In fiscal year 2006, which ended in September of that year, 14 Iraqi nationals were caught trying to enter illegally, according to McConnell’s office. So far in fiscal 2007, 16 have been caught.

{snip}

And although the numbers are classified, McConnell said, a relatively small number of people with known links to terrorist organizations have been caught crossing the Southwest border.

‘Keeping them at bay’

“Coming up through the Mexican border is a path,” McConnell said. “Now, are they doing it in great numbers? No, because we’re finding them and we’re identifying them and we’ve got watch lists and we’re keeping them at bay. There are numerous situations where people are alive today because we caught them (terrorists).”

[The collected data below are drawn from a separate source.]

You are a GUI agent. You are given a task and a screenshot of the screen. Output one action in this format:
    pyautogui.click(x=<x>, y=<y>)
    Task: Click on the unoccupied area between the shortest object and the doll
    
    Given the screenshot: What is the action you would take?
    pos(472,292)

A recent Associated Press investigation found that “thousands” of people from countries “identified by the U.S. government as sponsors or supporters of terrorism” have been smuggled into the United States over the northern and southern borders. Many of those, it stated, were not associated with extremist groups and came for work or to escape oppressive conditions.

The report also stated that U.S. homeland security officials said they “knew of no cases of al-Qaida operatives using (human) smuggling operations to enter.”

{snip}

Agent of Hezbollah

As an example, McConnell points to Mahmoud Youssef Kourani, who was indicted in 2003 as a trained counterintelligence agent of Hezbollah, which has claimed responsibility for attacks that killed Israelis and Americans and is considered a terrorist organization by the United States. Kourani entered the country in 2001, reportedly through Tijuana, Mexico. Kourani’s brother, who allegedly directed his actions from abroad while Kourani was in the United States, was the organization’s chief of military security for southern Lebanon, according to court documents.

Kourani paid a Mexican Consulate official in Lebanon $3,000 for a Mexican visa and was smuggled into the United States in the trunk of a car, officials said. In 2005, he was sentenced to 4å years in prison after admitting that he helped raise money for Hezbollah while living in Dearborn, Mich.

When asked about terrorists crossing the Southwest border, U.S. Rep. Silvestre Reyes, D-Texas, chairman of House Intelligence Committee, said, “It’s not something we would talk about.”